## Action item
An exact transcription of all the data is required, with every image removed.

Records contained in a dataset
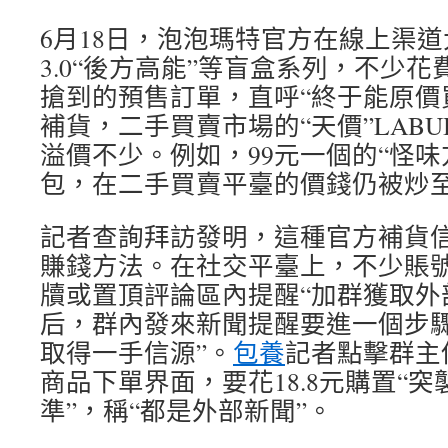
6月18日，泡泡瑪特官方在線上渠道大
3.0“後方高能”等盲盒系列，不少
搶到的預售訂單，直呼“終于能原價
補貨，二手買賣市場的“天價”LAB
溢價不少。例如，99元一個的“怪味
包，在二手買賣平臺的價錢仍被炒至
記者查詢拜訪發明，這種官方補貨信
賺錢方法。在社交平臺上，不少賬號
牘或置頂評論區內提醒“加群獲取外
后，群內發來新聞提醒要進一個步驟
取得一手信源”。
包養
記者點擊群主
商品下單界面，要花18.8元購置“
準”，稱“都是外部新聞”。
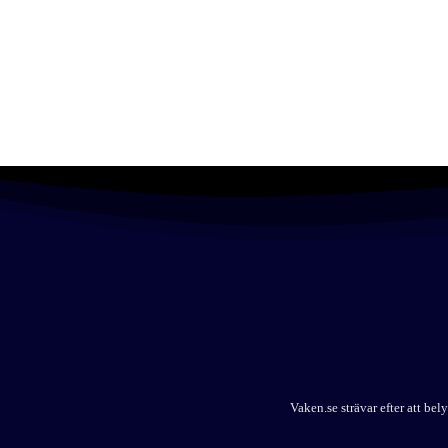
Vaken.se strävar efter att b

## Exercise answer
6月18日，泡泡瑪特官方在線上渠道大
3.0“後方高能”等盲盒系列，不少
搶到的預售訂單，直呼“終于能原價
補貨，二手買賣市場的“天價”LAB
溢價不少。例如，99元一個的“怪味
包，在二手買賣平臺的價錢仍被炒至
記者查詢拜訪發明，這種官方補貨信
賺錢方法。在社交平臺上，不少賬號
牘或置頂評論區內提醒“加群獲取外
后，群內發來新聞提醒要進一個步驟
取得一手信源”。
包養
記者點擊群主
商品下單界面，要花18.8元購置“
準”，稱“都是外部新聞”。
Vaken.se strävar efter att b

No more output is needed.